The Industrial Internet Consortium (IIC) has published the “Industrial Internet Vocabulary Technical Report,” a technical report that tabularizes vocabulary and a common set of definitions used in the industrial internet ecosystem.
Erin Bournival, co-chair of the IIC Vocabulary Task Group and distinguished engineer, Office of the Corporate CTO at Dell Technologies, explained that as the Internet of Things evolves, the report is updated with new definitions and clarity on fundamental terms for all stakeholders.
The report charts the change history of terms that were either removed, added, renamed or redefined. A section on “discouraged terms” provides alternative recommendations for terms that were either ambiguous or conflicting with other terms. For instance, the term “virtual entity” has been replaced with “digital twin,” and the term “thing” is now referred to as “IoT device” or “physical entity of interest.”
Updated definitions include:
- Internet-of-Things (IoT): A concept where components are connected via a computer network, and where one or more of those components interacts with the physical world.
- IoT system: A system where the components are connected via a computer network, and one or more of those components interacts with the physical world.
- Industrial IoT (IIoT) system: An IoT system used in an industrial context.

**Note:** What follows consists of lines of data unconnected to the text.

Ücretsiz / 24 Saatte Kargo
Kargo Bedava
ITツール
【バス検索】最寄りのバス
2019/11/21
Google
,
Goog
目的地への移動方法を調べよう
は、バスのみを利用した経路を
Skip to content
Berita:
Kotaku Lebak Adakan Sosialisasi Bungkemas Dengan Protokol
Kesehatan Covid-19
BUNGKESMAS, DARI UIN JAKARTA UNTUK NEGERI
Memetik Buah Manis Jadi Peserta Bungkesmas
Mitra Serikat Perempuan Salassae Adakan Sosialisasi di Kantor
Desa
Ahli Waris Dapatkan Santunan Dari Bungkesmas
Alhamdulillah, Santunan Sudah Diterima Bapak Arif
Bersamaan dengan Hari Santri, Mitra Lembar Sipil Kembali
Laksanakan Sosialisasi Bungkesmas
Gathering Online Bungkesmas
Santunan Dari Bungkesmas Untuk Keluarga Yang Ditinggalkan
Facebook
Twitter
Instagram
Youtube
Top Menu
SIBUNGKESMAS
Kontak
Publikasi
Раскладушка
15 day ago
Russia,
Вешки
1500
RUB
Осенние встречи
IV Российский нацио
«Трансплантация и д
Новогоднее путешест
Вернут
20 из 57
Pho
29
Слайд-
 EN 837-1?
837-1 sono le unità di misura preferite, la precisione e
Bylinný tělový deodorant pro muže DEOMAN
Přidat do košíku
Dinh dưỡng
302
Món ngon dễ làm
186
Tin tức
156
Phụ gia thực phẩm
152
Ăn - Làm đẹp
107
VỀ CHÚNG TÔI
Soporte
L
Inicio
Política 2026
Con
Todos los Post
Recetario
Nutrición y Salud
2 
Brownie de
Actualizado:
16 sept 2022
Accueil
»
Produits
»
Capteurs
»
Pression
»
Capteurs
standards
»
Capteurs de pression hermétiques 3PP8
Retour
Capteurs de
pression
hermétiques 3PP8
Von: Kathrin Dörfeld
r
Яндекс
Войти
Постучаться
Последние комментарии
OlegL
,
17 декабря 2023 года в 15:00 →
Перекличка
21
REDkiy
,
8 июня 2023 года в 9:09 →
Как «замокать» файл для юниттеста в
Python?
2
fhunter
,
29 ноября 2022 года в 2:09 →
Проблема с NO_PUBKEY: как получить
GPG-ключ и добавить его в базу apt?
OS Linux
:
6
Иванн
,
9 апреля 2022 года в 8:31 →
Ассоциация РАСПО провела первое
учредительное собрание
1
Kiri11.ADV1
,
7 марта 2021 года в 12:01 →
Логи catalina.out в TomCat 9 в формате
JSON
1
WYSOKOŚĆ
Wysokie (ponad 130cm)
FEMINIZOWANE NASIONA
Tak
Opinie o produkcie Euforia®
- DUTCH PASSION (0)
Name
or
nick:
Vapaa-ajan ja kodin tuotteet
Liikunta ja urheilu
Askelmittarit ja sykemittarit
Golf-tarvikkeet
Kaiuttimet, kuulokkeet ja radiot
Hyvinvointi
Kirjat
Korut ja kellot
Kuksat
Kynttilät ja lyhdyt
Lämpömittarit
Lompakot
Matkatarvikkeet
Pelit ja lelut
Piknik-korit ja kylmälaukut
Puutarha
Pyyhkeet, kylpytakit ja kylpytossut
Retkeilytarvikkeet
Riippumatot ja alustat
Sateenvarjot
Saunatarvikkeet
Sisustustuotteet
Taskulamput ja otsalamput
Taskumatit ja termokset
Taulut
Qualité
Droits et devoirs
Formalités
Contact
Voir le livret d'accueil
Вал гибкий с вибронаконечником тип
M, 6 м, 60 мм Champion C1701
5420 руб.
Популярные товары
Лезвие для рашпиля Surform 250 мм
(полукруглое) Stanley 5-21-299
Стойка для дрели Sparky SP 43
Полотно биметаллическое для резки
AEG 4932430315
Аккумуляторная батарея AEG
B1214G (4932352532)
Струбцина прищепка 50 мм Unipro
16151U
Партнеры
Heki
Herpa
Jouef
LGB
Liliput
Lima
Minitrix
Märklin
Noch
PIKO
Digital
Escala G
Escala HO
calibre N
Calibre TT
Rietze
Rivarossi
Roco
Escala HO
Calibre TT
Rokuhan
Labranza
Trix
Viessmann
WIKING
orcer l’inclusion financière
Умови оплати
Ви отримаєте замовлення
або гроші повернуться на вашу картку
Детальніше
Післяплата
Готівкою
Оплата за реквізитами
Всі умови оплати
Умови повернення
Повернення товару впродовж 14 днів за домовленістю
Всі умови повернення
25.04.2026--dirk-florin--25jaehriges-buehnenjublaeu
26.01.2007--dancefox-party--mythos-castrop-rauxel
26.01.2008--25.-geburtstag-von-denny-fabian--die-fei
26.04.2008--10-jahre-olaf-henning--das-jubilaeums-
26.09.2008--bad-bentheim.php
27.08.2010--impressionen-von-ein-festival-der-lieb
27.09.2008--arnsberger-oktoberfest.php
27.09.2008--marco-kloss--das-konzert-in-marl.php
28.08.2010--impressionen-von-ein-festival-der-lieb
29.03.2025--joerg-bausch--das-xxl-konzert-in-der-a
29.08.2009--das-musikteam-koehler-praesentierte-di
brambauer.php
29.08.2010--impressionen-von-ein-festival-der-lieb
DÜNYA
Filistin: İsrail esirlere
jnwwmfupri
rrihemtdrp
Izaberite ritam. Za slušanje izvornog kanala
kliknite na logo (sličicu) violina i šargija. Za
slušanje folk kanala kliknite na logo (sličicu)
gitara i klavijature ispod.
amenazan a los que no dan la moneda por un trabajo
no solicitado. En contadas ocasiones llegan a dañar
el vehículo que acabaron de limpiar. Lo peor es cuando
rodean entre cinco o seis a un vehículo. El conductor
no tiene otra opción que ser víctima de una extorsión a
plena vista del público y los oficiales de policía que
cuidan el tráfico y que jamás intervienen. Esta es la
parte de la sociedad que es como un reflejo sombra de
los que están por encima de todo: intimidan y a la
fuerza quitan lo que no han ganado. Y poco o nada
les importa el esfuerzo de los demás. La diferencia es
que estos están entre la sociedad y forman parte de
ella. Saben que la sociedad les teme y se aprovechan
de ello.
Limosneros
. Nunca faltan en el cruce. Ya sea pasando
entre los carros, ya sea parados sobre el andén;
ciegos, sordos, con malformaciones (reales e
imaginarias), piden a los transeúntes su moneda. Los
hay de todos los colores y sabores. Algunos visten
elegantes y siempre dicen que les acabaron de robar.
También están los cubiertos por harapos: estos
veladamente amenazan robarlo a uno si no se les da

Other terms with expanded definitions focus on computer networking. These include:
- Cloud computing: A paradigm for enabling computer network access to a scalable and elastic pool of shareable physical or virtual resources with self-service provisioning and administration on-demand.
- Connectivity: The ability of a system or application to communicate with other systems or applications via computer network(s).
- Endpoint: A component that has computational capabilities and computer network connectivity.
- Event: Any observable occurrence in a system and/or computer network.
The report is one of six IIC technical reports that provide guidelines on vocabulary, architectures, security, analytics, connectivity and business strategy.